La nuit était tombée lorsque Antoine sortit du palais, en litière à huit porteurs, entouré de sa garde prétorienne. Les braseros, disposés au long du chemin à des intervalles réguliers, rougissaient les pavés, les murs des façades, et jetaient dans la nuit des volutes noires enroulées en spirales, qui se perdaient dans les ténèbres.

L’imperator traversa la place des thermes, puis la via Syriacae jusqu’au port où dormait la galère.

Elle était belle, en effet. La coque, agrémentée d’ornements vernissés, luisait aux éclats des torches multiples, tremblantes, pareilles à des bouts d’étoiles ; et l’on apercevait déjà, au travers des draps de lin encadrant la salle du banquet, fins jusqu’à la transparence, des ombres délicieuses, des courbes érotiques.

Les habitants étaient rentrés chez eux, pour la plupart ; mais l’armée, curieuse, demeurait massée au niveau des quais, devant la trirème. Il y avait les gardes des récentes cohortes, porteurs des lances, en cuirasses d’écailles avec des casques à l’attique, dotés d’aigrettes et de paragnathides, des légionnaires glaives à la ceinture, et même des cavaliers sur leurs chevaux.

Tout à coup, les trompettes éclatèrent à l’unisson, et les soldats réunis acclamèrent le préteur glorieux. Une bataille eût été moins furieuse ! Antoine, le cœur gonflé d’une arrogante fierté, la poitrine soulevée d’orgueil, de superbe et de prétention, avait écarté les rideaux de sa litière ; il saluait de grands gestes du bras l’armée qui l’adorait, le visage fendu d’un large sourire, les yeux pétillants. Il la sillonna sous les vivats ininterrompus, acclamé tel qu’un triple triomphateur, comme si ses hommes eussent voulu concurrencer les précédentes adorations du peuple. Puis, quand les porteurs s’arrêtèrent, il sortit de sa cabine, gravit les marches de la passerelle et pénétra dans la nef, presque en courant, suivi de ses officiers et des conseillers municipaux.

À peine était-il entré qu’il s’interrompit, la main sur le cœur ; il faillit tomber à la renverse.

La muscade et l’encens, la grenade et le cédrat, le poivre et le safran, la cannelle et le girofle, répandus en exhalaisons chaudes, faisaient dans ce temple à la volupté une épaisse buée vaporeuse, dont l’assaut enivrait tout d’un coup les sens. La salle entière était une étuve à parfums. La musique, exprimée d’on ne savait où, jouait doucement une mélodie rythmée, envoûtante, semblable aux airs élevés, subtils, des charmeurs de serpents ; et l’on distinguait au travers des fumées de jeunes danseuses, timides encore, les hanches à peine chaloupées, errantes âmes de lascives Asphodèles. Les clapotements de l’eau calme, contre la coque monumentale, remplaçaient les lourds échos des tambours.

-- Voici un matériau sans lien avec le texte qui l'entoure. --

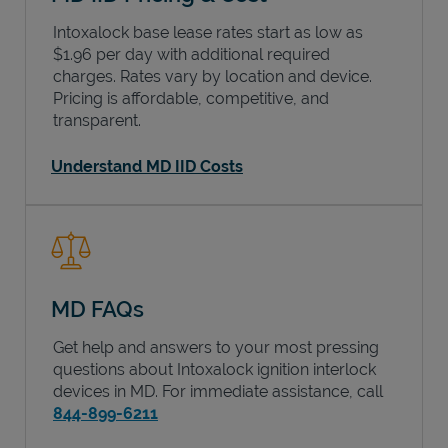
Intoxalock base lease rates start as low as
$1.96 per day with additional required
charges. Rates vary by location and device.
Pricing is affordable, competitive, and
transparent.
Understand MD IID Costs
MD FAQs
Get help and answers to your most pressing
questions about Intoxalock ignition interlock
devices in
MD
. For immediate assistance, call
844-899-6211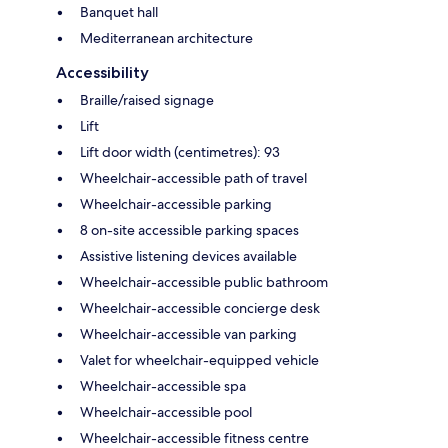
Banquet hall
Mediterranean architecture
Accessibility
Braille/raised signage
Lift
Lift door width (centimetres): 93
Wheelchair-accessible path of travel
Wheelchair-accessible parking
8 on-site accessible parking spaces
Assistive listening devices available
Wheelchair-accessible public bathroom
Wheelchair-accessible concierge desk
Wheelchair-accessible van parking
Valet for wheelchair-equipped vehicle
Wheelchair-accessible spa
Wheelchair-accessible pool
Wheelchair-accessible fitness centre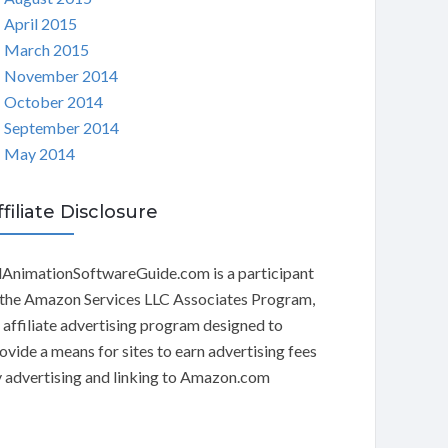
April 2015
March 2015
November 2014
October 2014
September 2014
May 2014
ffiliate Disclosure
AnimationSoftwareGuide.com is a participant
 the Amazon Services LLC Associates Program,
 affiliate advertising program designed to
ovide a means for sites to earn advertising fees
 advertising and linking to Amazon.com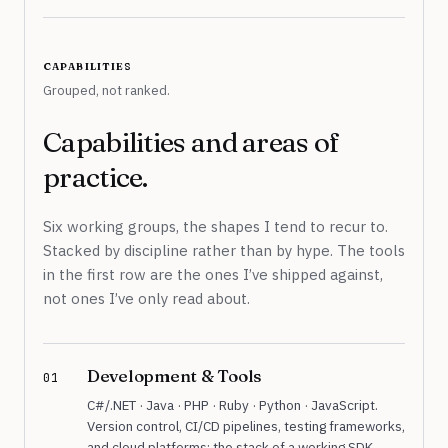
capabilities
Grouped, not ranked.
Capabilities and areas of
practice.
Six working groups, the shapes I tend to recur to.
Stacked by discipline rather than by hype. The tools
in the first row are the ones I’ve shipped against,
not ones I’ve only read about.
Development & Tools
01
C#/.NET · Java · PHP · Ruby · Python · JavaScript.
Version control, CI/CD pipelines, testing frameworks,
and cloud platforms: the stack of a working SDK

Mais surtout, les lumières avaient frappé l’imperator, comme des foudres. Elles montaient, elles descendaient partout à la fois, en vagues ardentes, abondantes, et des éclats pourpres étincelants, éblouissants, crépitaient quand elles se rencontraient. Penchées les unes en direction des autres, elles paraissaient sur le point d’enflammer l’embarcation géante. Tantôt rassemblées, tantôt solitaires, verticales ou en lignées, tels des rayons, des rigoles de feu, elles brûlaient l’atmosphère, dilataient les pores, amollissaient les chairs.

Il se croyait dans le cœur même du soleil. Il tomba en arrière, deux esclaves le soutinrent et le redressèrent. Alors, une délégation, hommes pâles, noirs, en étoffes multicolores, en turbans emplumés, rois et princes d’Afrique, ministres d’Égypte, seigneurs des sables, et puis femmes poudrées de fard, les cheveux pleins d’or, de broches et de perles, s’approcha de lui. On la fendait, elle s’écarta ; et du feu omniprésent surgit Cléopâtre, la reine d’Égypte, l’héritière du plus grand des satrapes d’Alexandre, et peut-être, en effet, la déesse Isis incarnée !

Elle marchait sur une ligne imaginaire, telle une danseuse, les épaules en arrière, les bras allongés, et seules s’agitaient ses hanches, en balancier. Elle effleurait le sol de ses sandales en papyrus, et s’approchait comme en planant. La grâce qu’elle appliquait à ses mouvements corrigeait la beauté de ses traits, perfectible, et parfaite en cela même.

Sa peau, parfumée d’une huile rare de cannelle, et qui poudroyait d’étincelles aux lumières des flambeaux, étourdissait le regard, à la manière des dallages blancs d’Athènes, qui réfléchissent le soleil au zénith exagérément. Ses cheveux noirs où pendaient des rosettes en enfilade, teints à la noix de galle, n’étaient point tirés en chignon, à la grecque, mais tombaient lisses au-dessus des épaules, jusqu’aux frontières de la poitrine, que les pointes effleuraient ; et l’on apercevait dans leurs liquides écartements les scintillements des boucles d’oreilles, qui étaient des pétales enfermés dans des perles, en cascades. Des fleurs de vigne, des iris, débordaient d’un diadème d’or déposé sur sa tête, au front duquel s’épanouissait un ample lys.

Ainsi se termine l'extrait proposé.